Assignment. Some of the lines below need repeating. Reproduce exactly those between the lines holding "All products featured" and "Related Posts", inclusive.

[Data entries]
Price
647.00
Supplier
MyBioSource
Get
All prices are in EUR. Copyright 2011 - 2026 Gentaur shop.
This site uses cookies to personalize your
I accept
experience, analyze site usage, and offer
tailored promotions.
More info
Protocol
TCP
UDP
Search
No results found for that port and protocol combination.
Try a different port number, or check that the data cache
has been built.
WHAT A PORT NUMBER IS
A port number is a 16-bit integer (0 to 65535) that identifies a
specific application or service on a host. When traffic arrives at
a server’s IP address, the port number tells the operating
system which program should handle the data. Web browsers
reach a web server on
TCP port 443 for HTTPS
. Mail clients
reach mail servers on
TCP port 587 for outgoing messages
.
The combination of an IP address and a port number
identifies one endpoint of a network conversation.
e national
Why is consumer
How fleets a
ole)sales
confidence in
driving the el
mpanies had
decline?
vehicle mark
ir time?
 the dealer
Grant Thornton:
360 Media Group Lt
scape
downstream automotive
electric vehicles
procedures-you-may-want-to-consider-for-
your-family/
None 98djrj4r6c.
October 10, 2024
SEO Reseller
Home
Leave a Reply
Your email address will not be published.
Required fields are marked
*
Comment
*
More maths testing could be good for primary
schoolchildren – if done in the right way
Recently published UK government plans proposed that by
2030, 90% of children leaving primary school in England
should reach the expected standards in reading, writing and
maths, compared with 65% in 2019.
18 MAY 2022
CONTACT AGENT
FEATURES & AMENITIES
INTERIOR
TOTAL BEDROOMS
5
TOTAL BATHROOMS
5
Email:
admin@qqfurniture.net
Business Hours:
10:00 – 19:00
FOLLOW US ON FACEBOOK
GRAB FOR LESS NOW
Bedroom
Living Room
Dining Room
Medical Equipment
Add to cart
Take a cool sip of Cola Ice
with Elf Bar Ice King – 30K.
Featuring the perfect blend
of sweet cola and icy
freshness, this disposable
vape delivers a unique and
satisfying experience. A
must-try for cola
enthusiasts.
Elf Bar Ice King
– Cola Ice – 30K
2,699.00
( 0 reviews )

==

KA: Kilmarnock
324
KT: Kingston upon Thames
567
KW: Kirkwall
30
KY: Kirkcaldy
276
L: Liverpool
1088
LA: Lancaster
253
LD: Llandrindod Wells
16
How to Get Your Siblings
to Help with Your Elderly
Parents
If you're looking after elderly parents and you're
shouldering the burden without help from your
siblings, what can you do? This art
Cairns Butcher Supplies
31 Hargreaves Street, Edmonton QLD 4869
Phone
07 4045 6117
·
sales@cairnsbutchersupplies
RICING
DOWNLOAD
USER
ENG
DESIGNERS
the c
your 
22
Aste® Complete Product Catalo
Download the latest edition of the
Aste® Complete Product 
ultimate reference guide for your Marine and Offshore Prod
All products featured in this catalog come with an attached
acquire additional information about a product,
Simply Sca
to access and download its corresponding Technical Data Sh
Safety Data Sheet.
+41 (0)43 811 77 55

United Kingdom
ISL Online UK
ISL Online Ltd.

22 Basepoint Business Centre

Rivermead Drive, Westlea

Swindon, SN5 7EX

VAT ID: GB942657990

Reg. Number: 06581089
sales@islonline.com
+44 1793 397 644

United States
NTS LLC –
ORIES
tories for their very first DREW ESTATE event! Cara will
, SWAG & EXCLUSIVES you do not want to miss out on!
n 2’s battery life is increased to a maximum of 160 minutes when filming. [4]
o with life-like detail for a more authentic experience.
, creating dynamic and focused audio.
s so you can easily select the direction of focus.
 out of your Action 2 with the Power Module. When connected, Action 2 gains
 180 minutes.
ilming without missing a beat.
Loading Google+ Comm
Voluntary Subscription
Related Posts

Task output.
All products featured in this catalog come with an attached
acquire additional information about a product,
Simply Sca
to access and download its corresponding Technical Data Sh
Safety Data Sheet.
+41 (0)43 811 77 55

United Kingdom
ISL Online UK
ISL Online Ltd.

22 Basepoint Business Centre

Rivermead Drive, Westlea

Swindon, SN5 7EX

VAT ID: GB942657990

Reg. Number: 06581089
sales@islonline.com
+44 1793 397 644

United States
NTS LLC –
ORIES
tories for their very first DREW ESTATE event! Cara will
, SWAG & EXCLUSIVES you do not want to miss out on!
n 2’s battery life is increased to a maximum of 160 minutes when filming. [4]
o with life-like detail for a more authentic experience.
, creating dynamic and focused audio.
s so you can easily select the direction of focus.
 out of your Action 2 with the Power Module. When connected, Action 2 gains
 180 minutes.
ilming without missing a beat.
Loading Google+ Comm
Voluntary Subscription
Related Posts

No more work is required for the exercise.